Применяя объединительную парадигму, Р. Коннелл предлагает описать структуру, выяснить, чем она является в данной ситуации, а затем изучить как структура ограничивает свободное осуществление практики. Практика в этом смысле представляет собой трансформацию конкретной ситуации в определенном направлении в соответствии или вопреки структуре. Вышеупомянутые структурные модели являются главными элементами любого гендерного порядка или гендерного режима. Коннелл вводит понятие «гендерного порядка», понимаемого как совокупность повседневных практик и структурных условий, организующих взаимодействие полов на разных уровнях общества [5; 115]:
на институциональном (социальные институты, регулирующие поведение полов),
идеологическом (гендерные идеологии и дискурсы, гендерные нормы поведения),
символическом (представления о мужественности и женственности)
повседневном (гендерные идентичности).
Таким образом, используя подход Р. Коннелла, мы проанализируем каким образом объективно заданные структуры в виде господствующего дискурса, действий государственных институтов влияют на повседневные практики индивидов в области семьи и брака.
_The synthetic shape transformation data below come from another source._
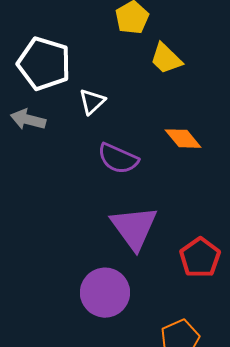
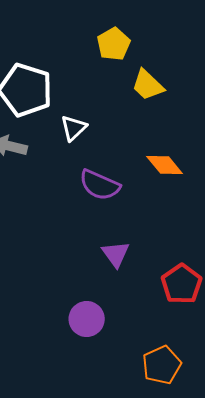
purple triangle: (134, 228) -> (116, 254), size x0.6
purple circle: (105, 293) -> (87, 319), size x0.7

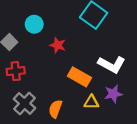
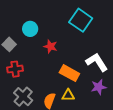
white L-shape: (112, 65) -> (97, 62), turned -150
yellow triangle: (91, 102) -> (68, 95), moved

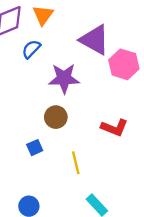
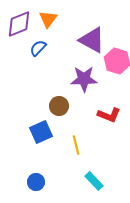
purple star: (64, 78) -> (84, 79), moved
blue square: (35, 148) -> (41, 132), size x1.6

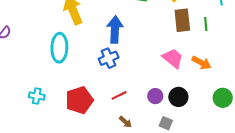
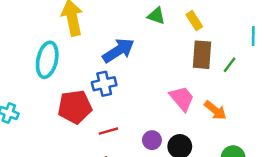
green line: (206, 24) -> (230, 65), turned 32
blue arrow: (115, 29) -> (118, 50), turned 44
red pentagon: (79, 100) -> (75, 107), moved

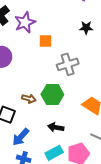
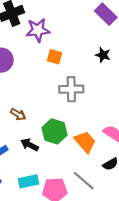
green hexagon: (52, 95) -> (55, 131), moved
black arrow: (56, 127) -> (29, 145), moved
Наше статья посвящена описанию и анализу традиции, которую мы условно обозначили как «помощница». Данная практика подразумевает, использование труда молодой девушки/женщины, дальней родственницы из городской или сельской местности, которая имеет опыт ведения домашнего хозяйства и заботы о детях. Ее пребывание в собственной семье проблематизированно, т.к. у семьи нет финансовых возможностей для ее обучения или выдачи замуж, но есть родственники, которые проживают в городе, финансово состоятельны и у которых есть дети, нуждающиеся в опеке. В качестве «оплаты» ее труда принимающая семья обязуется обеспечивать ее питанием, одеждой, иногда оплачивая ее образование в учебном заведении 1.
Следует отметить, что данная практика не имеет своего лингвистического обозначения. Так, ни в одном историческом источнике, описывающем быт казахов (см. Масанов Н.Э., Абылхожин Ж.В., Ерофеева И.В., Алексеенко А.Н., Баратова Г.С.; Кляшторный С.Г., Султанов Т.И.; Левшин А.И.; Кисляков Н.А.), не упоминается данная традиция, но из бесед с женщинами-казашками, все соглашались, что либо такой опыт, либо знание о существовании такой практики у них имеется.
В рамках данной статьи в качестве примера мы рассмотрим случай информантки А., которая, поступив на обучение в один из вузов г. Астаны, приехала жить к своей тете. Информантке 20 лет, она из городской семьи среднего класса. Семья тети состоит из четырех человек (муж – государственный служащий, дочь 17 лет, сын – 10 лет и дочь – 1,5 месяца). Это интервью мы обозначили как «помогай, слушай, убирайся». Само интервью состояло из нескольких тематических блоков.
Блок первый посвящен описанию ситуации переезда и тем правилам, которые информантка должна будет соблюдать в новой семье.